### Task statement
Using the records below, copy exactly the part that opens with the line holding "生き物・学び・研究センター" and closes with the line holding "formează un diptic cu", minus the pictures.

Dataset excerpts Block Start

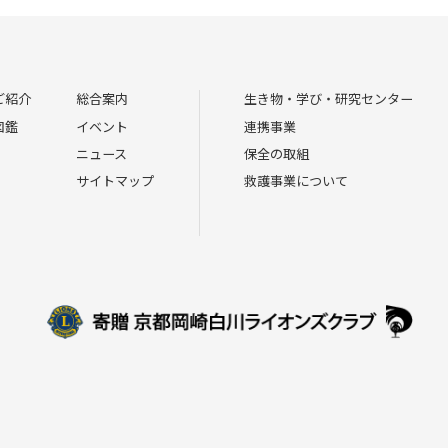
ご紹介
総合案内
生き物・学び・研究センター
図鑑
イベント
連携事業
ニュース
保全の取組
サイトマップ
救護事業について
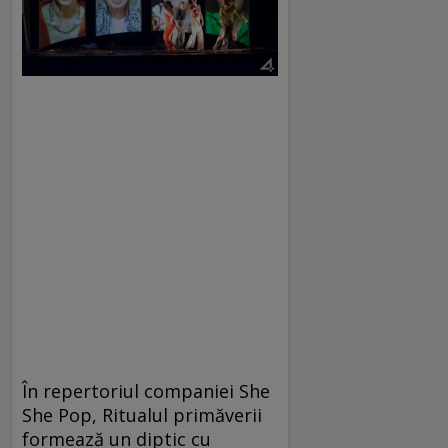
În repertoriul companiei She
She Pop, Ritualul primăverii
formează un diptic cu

Dataset excerpts Block End
Dataset excerpts Block Start

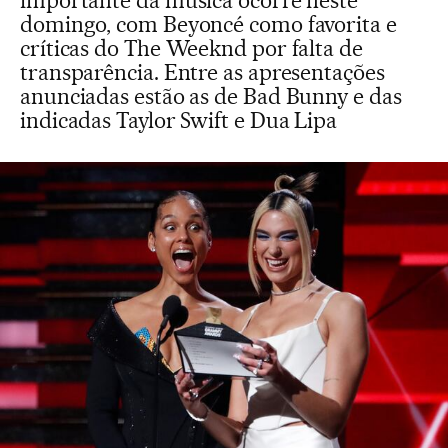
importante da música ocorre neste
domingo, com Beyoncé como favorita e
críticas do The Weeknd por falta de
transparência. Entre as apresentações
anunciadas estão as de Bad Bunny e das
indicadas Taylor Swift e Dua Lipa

Dataset excerpts Block End

### Result for this exercise
生き物・学び・研究センター
図鑑
イベント
連携事業
ニュース
保全の取組
サイトマップ
救護事業について
În repertoriul companiei She
She Pop, Ritualul primăverii
formează un diptic cu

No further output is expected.